Using the Normal Distribution to Calculate Probabilities
A normal distribution’s area under the curve can be used to calculate the probability of an individual value occurring in a specific range.
The density function needs to be integrated, so to speak. In a continuous distribution, the area under a normal distribution’s curve represents probabilities. The first thing we need to know about a Standard Normal Distribution is what it is.
To put it another way, the mean and standard deviation of a standard normal distribution are both set to one.
Z = (x-μ)/ σ
A z-score is another name for the above z value. A z-score tells you how far a data point is from the mean.
To find the cumulative percentage value of our z-value, we must consult a z-table if we intend to perform the probability calculations by hand. Modules in Python take care of all of this for us. Let us now begin.
Create Normal Curve
In order to calculate probabilities based on the normal distribution, we will use the
scipy.norm class function.
Consider the following scenario: we have data on the heights of adults in a town that follows a normal distribution; we have a sufficient sample size with a mean of 5.3 and a standard deviation of 1.
Let us see in the below code example the implementation of the Normal Curve.
# Importing scipy, numpy, matplotlib and seaborn from scipy.stats import norm import numpy as np import matplotlib.pyplot as graph import seaborn as sb # Creating the normal Distribution data = np.arange(1,10,0.01) pdf = norm.pdf(data , loc = 5.3 , scale = 1 ) #Plotting the Above Data sb.set_style('whitegrid') sb.lineplot(data, pdf , color = 'red') graph.xlabel('Current Height') graph.ylabel('Probability Density') #Visualizing the Data Plotted Above graph.show()
The probability density value is returned by the norm.pdf() class method, which requires the loc and scale parameters as well as the data as input arguments.

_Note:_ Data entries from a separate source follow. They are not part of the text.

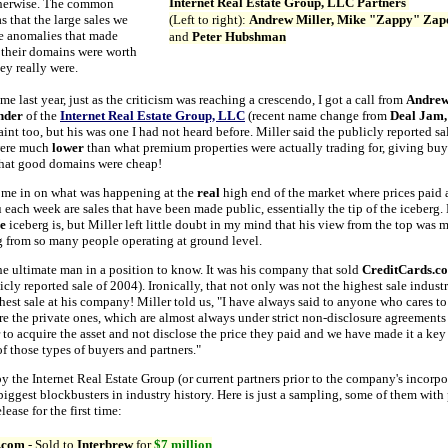
Internet Real Estate Group, LLC Partners
herwise. The common
s that the large sales we
(Left to right):
Andrew Miller, Mike "Zappy" Zap
e anomalies that made
and
Peter Hubshman
k their domains were worth
ey really were.
me last year, just as the criticism was reaching a crescendo, I got a call from
Andrew
nder
of the
Internet Real Estate Group, LLC
(recent name change from
Deal Jam
int too, but his was one I had not heard before. Miller said the publicly reported 
 were much
lower
than what premium properties were actually trading for, giving buy
that good domains were cheap!
d me in on what was happening at the
real
high end of the market where prices paid 
each week are sales that have been made public, essentially the tip of the iceberg
e
iceberg is, but Miller left little doubt in my mind that his view from the top was 
g from so many people operating at ground level.
he ultimate man in a position to know. It was his company that sold
CreditCards.c
cly reported sale of 2004). Ironically, that not only was not the highest sale industry
hest sale at his company! Miller told us, "I have always said to anyone who cares to 
re the private ones, which are almost always under strict non-disclosure agreements 
 to acquire the asset and not disclose the price they paid and we have made it a key 
of those types of buyers and partners."
y the Internet Real Estate Group (or current partners prior to the company's incorp
biggest blockbusters in industry history. Here is just a sampling, some of them with
elease for the first time:
.com
- Sold to
Interbrew
for
$7 million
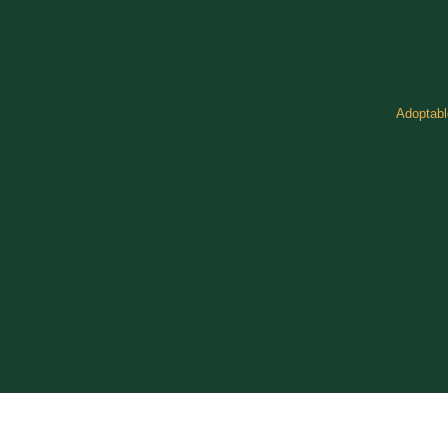
Adoptabl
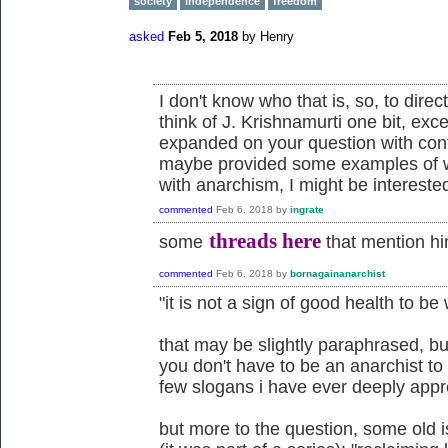
society
independence
freedom
asked
Feb 5, 2018
by
Henry
I don't know who that is, so, to direc
think of J. Krishnamurti one bit, exc
expanded on your question with cont
maybe provided some examples of w
with anarchism, I might be interested
commented
Feb 6, 2018
by
ingrate
threads here
some
that mention h
commented
Feb 6, 2018
by
bornagainanarchist
"it is not a sign of good health to be
that may be slightly paraphrased, but
you don't have to be an anarchist to a
few slogans i have ever deeply appr
but more to the question, some old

The locator is nothing more than the mean of the data, and the scale is the standard deviation of the data. The code is very similar to what we wrote in the previous section, but it is significantly shorter.
In this article, we learned about the Normal Distribution, what a normal Curve looks like, and, most importantly, how to implement it in the Python programming environment.
Please let me know if you have any problems or issues with Normal Distribution in the comments section. I would be delighted to assist you as soon as possible.